Mon, 03/22/2010 - 15:59 | 272571 Mako
Mako's picture

They certainly can blowup the system, but what purpose would that solve.  

They keep telling Helicopter Ben is coming but I surely don't see him.   You certainly could get othe point where the credit worthiness of the system just collaspes ie Sept 2008 but it was never due to hyperinflation... it will always be from the system unable to expand further. 

Simply put like you suggested... credit demand is non-existent.  It's over.   The government will eventually get run over from the on coming train.

 

Mon, 03/22/2010 - 19:49 | 272767 demsco
demsco's picture

You are right, deflation is here for a while, how long we do not really know. You think a generation, I think a couple of years, one of us is bound to be right and we both have a right to change our mind as events unfold. However, there is something that can happen, more QE, just like Ben told Japan to do in 2003 which would weaken the dollar. Sure, there is no velocity of money, but that does not mean the value of said dollar cannot decline.

A devalued dollar is a form of inflation, much of which we cannot see since we consume 87% of what we produce domestically. However, we will see it with imported products, food and energy. Obama wants to double exports within 5 years, how do you do that with a strong currency? You don't, you devalue it. If you cannot devalue through traditional inflation you do QE or enter into an agreement with some banks to start lending, Obama did just that with some of the TARP funds recently to spur small buisness lending. We have serious problems and deflation is the first part of it right now, it will morph into something else which I call inflation and maybe you would call it a currency crisis or something else.

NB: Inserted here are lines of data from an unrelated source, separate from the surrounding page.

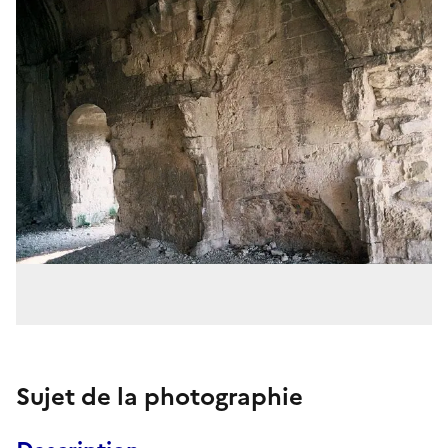
Sujet de la photographie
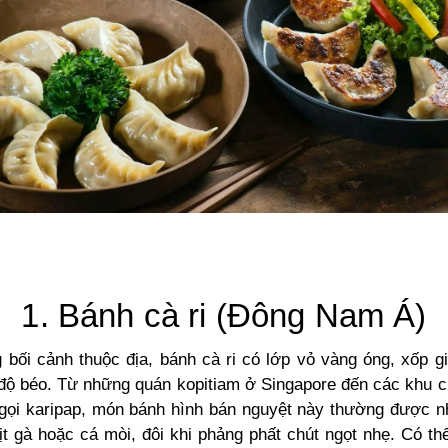
1. Bánh cà ri (Đông Nam Á)
g bối cảnh thuộc địa, bánh cà ri có lớp vỏ vàng óng, xốp g
 độ béo. Từ những quán kopitiam ở Singapore đến các khu 
 gọi karipap, món bánh hình bán nguyệt này thường được nh
hịt gà hoặc cá mòi, đôi khi phảng phất chút ngọt nhẹ. Có t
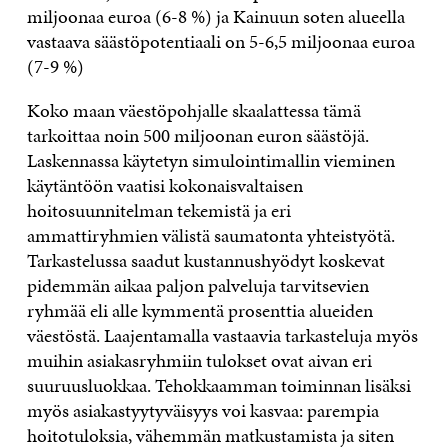
miljoonaa euroa (6-8 %) ja Kainuun soten alueella
vastaava säästöpotentiaali on 5-6,5 miljoonaa euroa
(7-9 %)
Koko maan väestöpohjalle skaalattessa tämä
tarkoittaa noin 500 miljoonan euron säästöjä.
Laskennassa käytetyn simulointimallin vieminen
käytäntöön vaatisi kokonaisvaltaisen
hoitosuunnitelman tekemistä ja eri
ammattiryhmien välistä saumatonta yhteistyötä.
Tarkastelussa saadut kustannushyödyt koskevat
pidemmän aikaa paljon palveluja tarvitsevien
ryhmää eli alle kymmentä prosenttia alueiden
väestöstä. Laajentamalla vastaavia tarkasteluja myös
muihin asiakasryhmiin tulokset ovat aivan eri
suuruusluokkaa. Tehokkaamman toiminnan lisäksi
myös asiakastyytyväisyys voi kasvaa: parempia
hoitotuloksia, vähemmän matkustamista ja siten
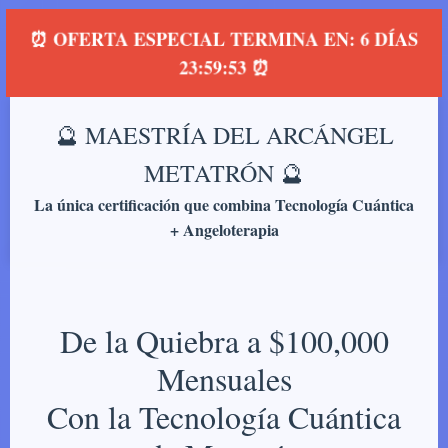
⏰ OFERTA ESPECIAL TERMINA EN:
6 DÍAS
23:59:52
⏰
🔮 MAESTRÍA DEL ARCÁNGEL
METATRÓN 🔮
La única certificación que combina Tecnología Cuántica
+ Angeloterapia
De la Quiebra a $100,000
Mensuales
Con la Tecnología Cuántica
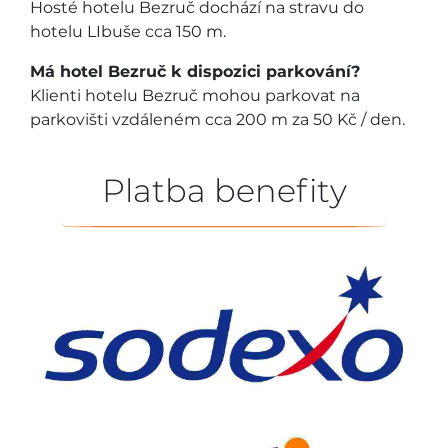
Hosté hotelu Bezruč dochází na stravu do
hotelu LIbuše cca 150 m.
Má hotel Bezruč k dispozici parkování?
Klienti hotelu Bezruč mohou parkovat na
parkovišti vzdáleném cca 200 m za 50 Kč / den.
Platba benefity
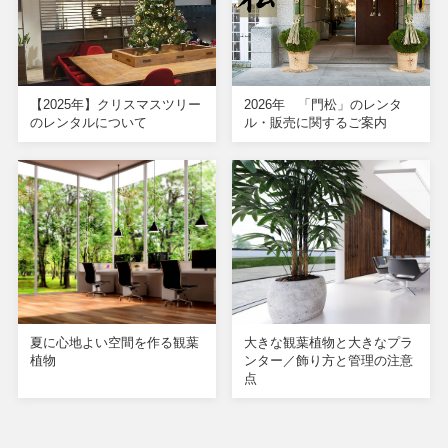
【2025年】クリスマスツリー
2026年 「門松」のレンタ
のレンタルについて
ル・販売に関するご案内
夏に心地よい空間を作る観葉
大きな観葉植物と大きなプラ
植物
ンター／飾り方と管理の注意
点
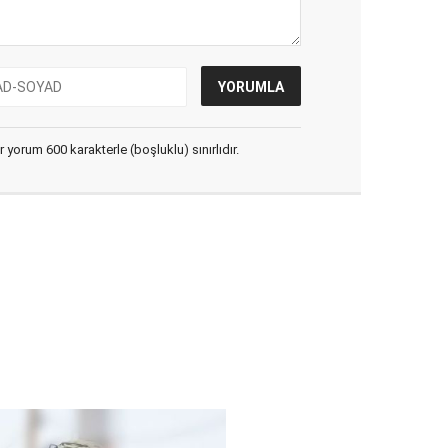
yorum 600 karakterle (boşluklu) sınırlıdır.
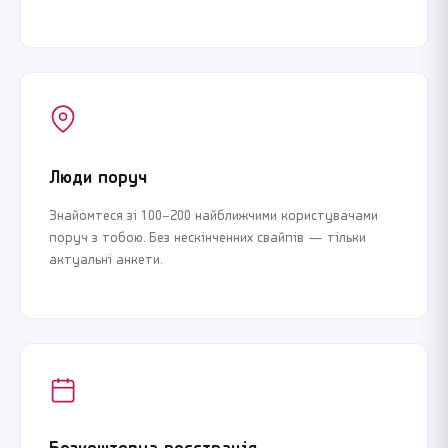
Люди поруч
Знайомтеся зі 100–200 найближчими користувачами
поруч з тобою. Без нескінченних свайпів — тільки
актуальні анкети.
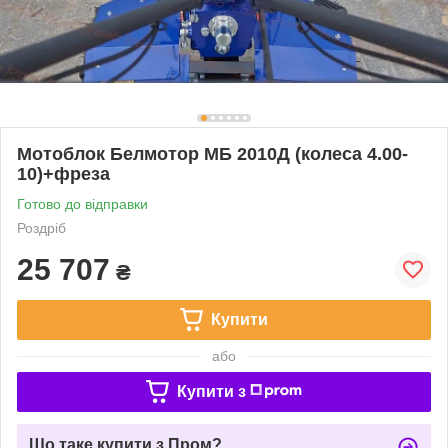
Мотоблок Белмотор МБ 2010Д (колеса 4.00-
10)+фреза
Готово до відправки
Роздріб
25 707
₴
Купити
або
Купити з
Що таке купити з Пром?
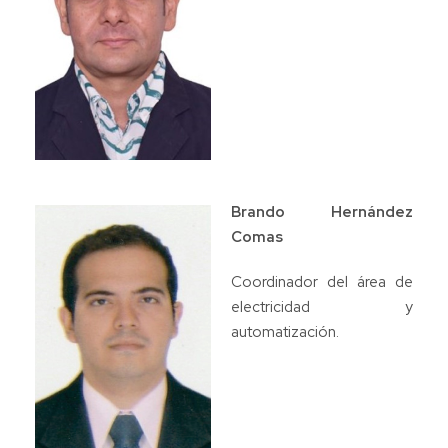
Brando Hernández
Comas
Coordinador del área de
electricidad y
automatización.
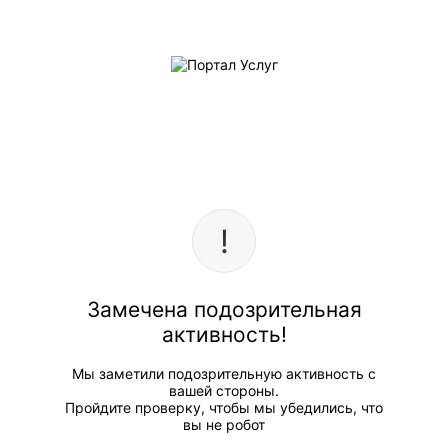
Замечена подозрительная
активность!
Мы заметили подозрительную активность с
вашей стороны.
Пройдите проверку, чтобы мы убедились, что
вы не робот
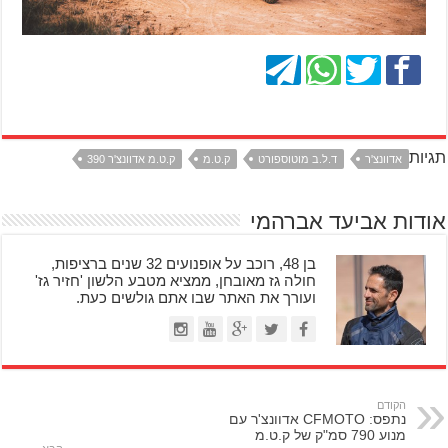
תגיות
אדוונצ'ר
ד.ל.ב מוטוספורט
ק.ט.מ
ק.ט.מ אדוונצ'ר 390
אודות אביעד אברהמי
בן 48, רוכב על אופנועים 32 שנים ברציפות,
חולה גז מאובחן, ממציא מטבע הלשון 'חזיר גז'
ועורך את האתר שבו אתם גולשים כעת.
הקודם
נתפס: CFMOTO אדוונצ'ר עם
מנוע 790 סמ"ק של ק.ט.מ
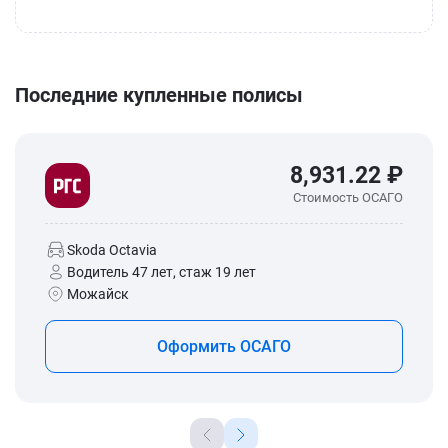
Последние купленные полисы
8,931.22 ₽
Стоимость ОСАГО
Skoda Octavia
Водитель 47 лет, стаж 19 лет
Можайск
Оформить ОСАГО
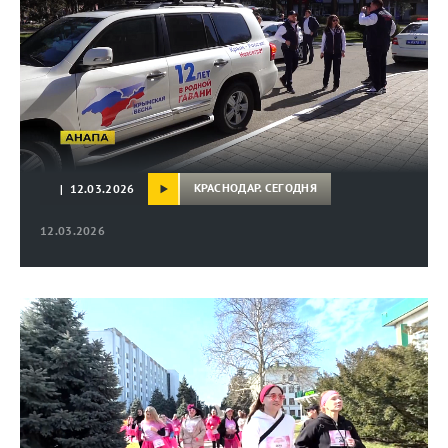
КРАСНОДАР. СЕГОДНЯ
| 12.03.2026
12.03.2026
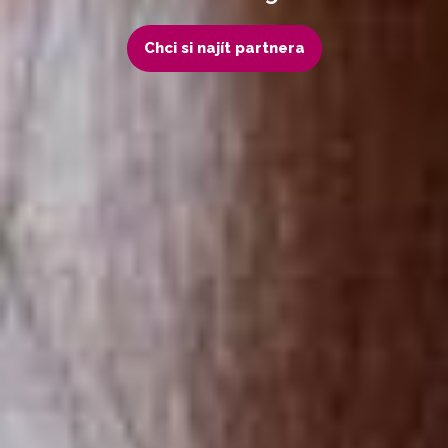
Chci si najít partnera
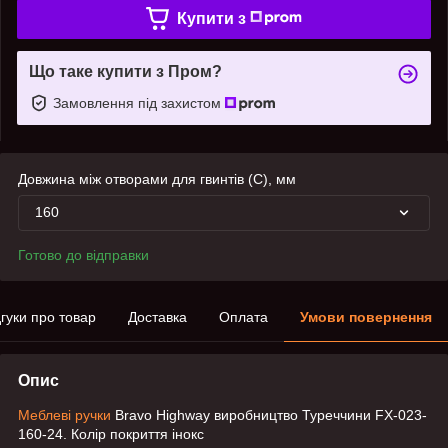
Купити з
Що таке купити з Пром?
Замовлення під захистом
Довжина між отворами для гвинтів (C), мм
160
Готово до відправки
дгуки про товар
Доставка
Оплата
Умови повернення
Опис
Меблеві ручки
Bravo Highway виробництво Туреччини FX-023-
160-24. Колір покриття інокс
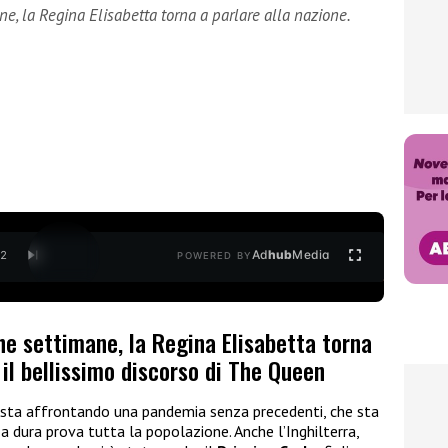
e, la Regina Elisabetta torna a parlare alla nazione.
Ad
hub
Media
/
2
POWERED BY
he settimane, la Regina Elisabetta torna
 il bellissimo discorso di The Queen
si, sta affrontando una pandemia senza precedenti, che sta
a dura prova tutta la popolazione. Anche l’Inghilterra,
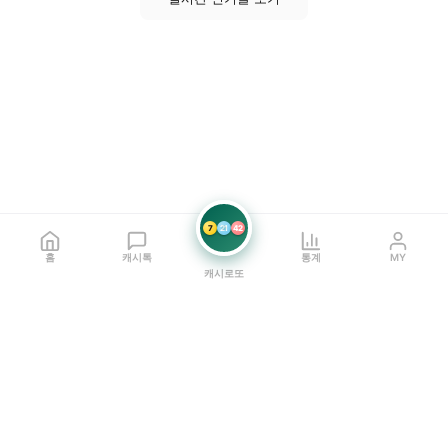
7
21
42
홈
캐시톡
통계
MY
캐시로또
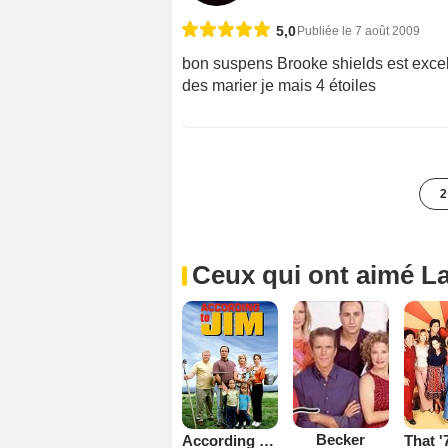
5,0
Publiée le 7 août 2009
bon suspens Brooke shields est excell
des marier je mais 4 étoiles
2
Ceux qui ont aimé La
Becker
According to Jim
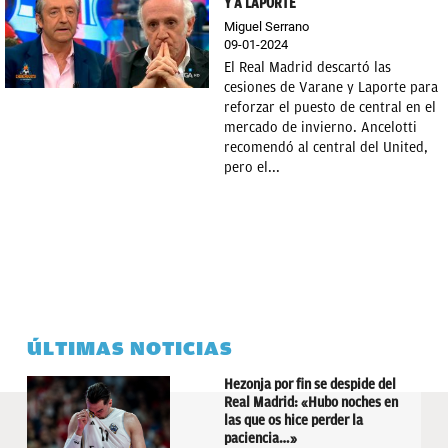
Y A LAPORTE
Miguel Serrano
09-01-2024
El Real Madrid descartó las
cesiones de Varane y Laporte para
reforzar el puesto de central en el
mercado de invierno. Ancelotti
recomendó al central del United,
pero el...
ÚLTIMAS NOTICIAS
Hezonja por fin se despide del
Real Madrid: «Hubo noches en
las que os hice perder la
paciencia…»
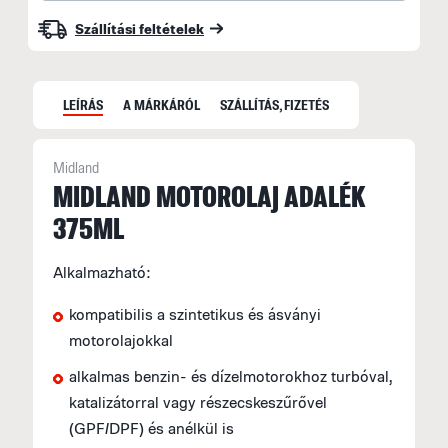
Szállítási feltételek
LEÍRÁS
A MÁRKÁRÓL
SZÁLLÍTÁS, FIZETÉS
Midland
MIDLAND MOTOROLAJ ADALÉK
375ML
S
é
Alkalmazható:
m
K
kompatibilis a szintetikus és ásványi
t
motorolajokkal
é
alkalmas benzin- és dízelmotorokhoz turbóval,
katalizátorral vagy részecskeszűrővel
(GPF/DPF) és anélkül is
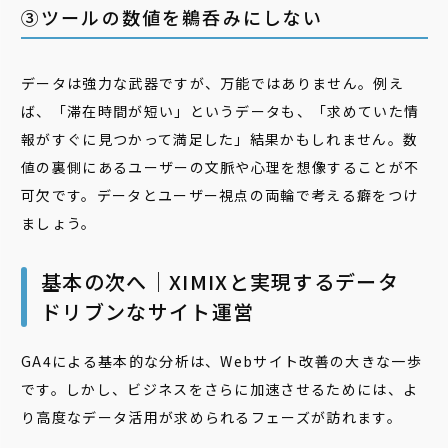
③ツールの数値を鵜呑みにしない
データは強力な武器ですが、万能ではありません。例え
ば、「滞在時間が短い」というデータも、「求めていた情
報がすぐに見つかって満足した」結果かもしれません。数
値の裏側にあるユーザーの文脈や心理を想像することが不
可欠です。データとユーザー視点の両輪で考える癖をつけ
ましょう。
基本の次へ｜XIMIXと実現するデータ
ドリブンなサイト運営
GA4による基本的な分析は、Webサイト改善の大きな一歩
です。しかし、ビジネスをさらに加速させるためには、よ
り高度なデータ活用が求められるフェーズが訪れます。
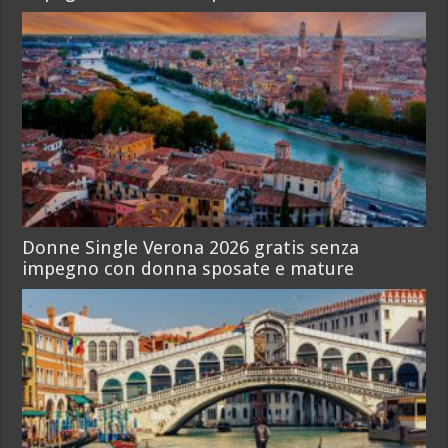
Donne Single Verona 2026 gratis senza
impegno con donna sposate e mature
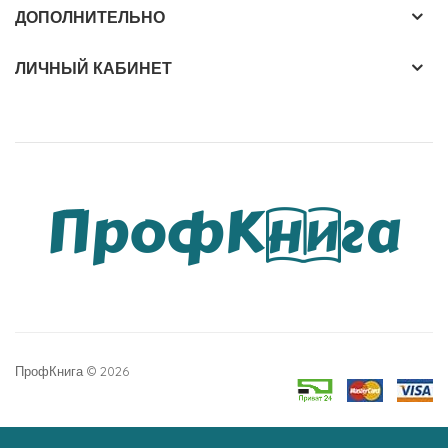
ДОПОЛНИТЕЛЬНО
ЛИЧНЫЙ КАБИНЕТ
ПрофКнига © 2026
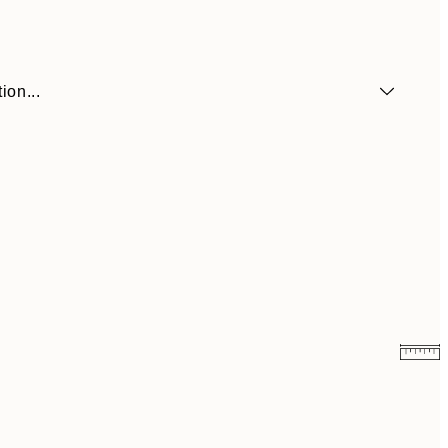
ion...
13.73 CHF
27.45 CHF
17.98 CHF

That is just my opinion and I think my opinion falls within the realm of reason since no one knows what the hell is going on now. I do disagree with your Helicopter Ben statement, he has been out in force. He sucked in trillions in MBS and God knows what else, but that money has not been kicked back out yet. However, it was not from a lack of effort and I think you will be surprised to what he was up to when he has to release the discount window records during the crisis.

Credit expansion may not come again, but I do not think you need it as Ben is creative in his ways. Overall, we agree, game over and social unrest is not far off. 

Mon, 03/22/2010 - 18:52 | 272724 Cheeky Bastard
Cheeky Bastard's picture

the problem with modern banking mechanic(s) is not fractional reserve itself but compound interest. compound interest is what makes fractional reserve banking so utterly ludicrous simply because a) if new money stops being issued/created there is no money to account for interest payments and the rate of defaults would be sky high b) of all the new money created in period T only a small percentage is going toward debt servicing (i.e. interest payments) and since the total amount of money is always far smaller than the money which is owed in interest on a loan default is a certainty b) fractional banking is in itself a practical and smart way to facilitate and ease transactions and economic expansion but the concept of compound interest rate is what will eventually be the end of the modern banking mechanics simply because goods and services will not match or even follow money production, not to say the cost to service debt. So, eventually there will come a time in which hyperinflation will be rampant just to provide enough money for debt servicing. How long can this go. For centuries, or until the last tree on the planet earth is cut down and last drop of oil is used to power the chainsaw which will cut that tree. Till the, party like its 1999.

Tue, 03/23/2010 - 05:18 | 273030 Frankie Carbone
Frankie Carbone's picture

Party like it's 1929

Mon, 03/22/2010 - 18:59 | 272731 boooyaaaah
boooyaaaah's picture

We have so many experts, so many books, so many writings and speeches

Why can't we narrow the spread between hyperinflation and depression

Up or Down ----- middle

Cold or Hot ----- warm

Big or Small ---- medium sized

Life or death ---- ????

There I have gotten you all started

 

 

 

Mon, 03/22/2010 - 21:36 | 272832 perchprism
perchprism's picture

 

"Life or death----????"  Zombie

Mon, 03/22/2010 - 19:03 | 272735 Gordon_Gekko
Gordon_Gekko's picture

Hyperinflation is actually deflation on [CB injected] steroids.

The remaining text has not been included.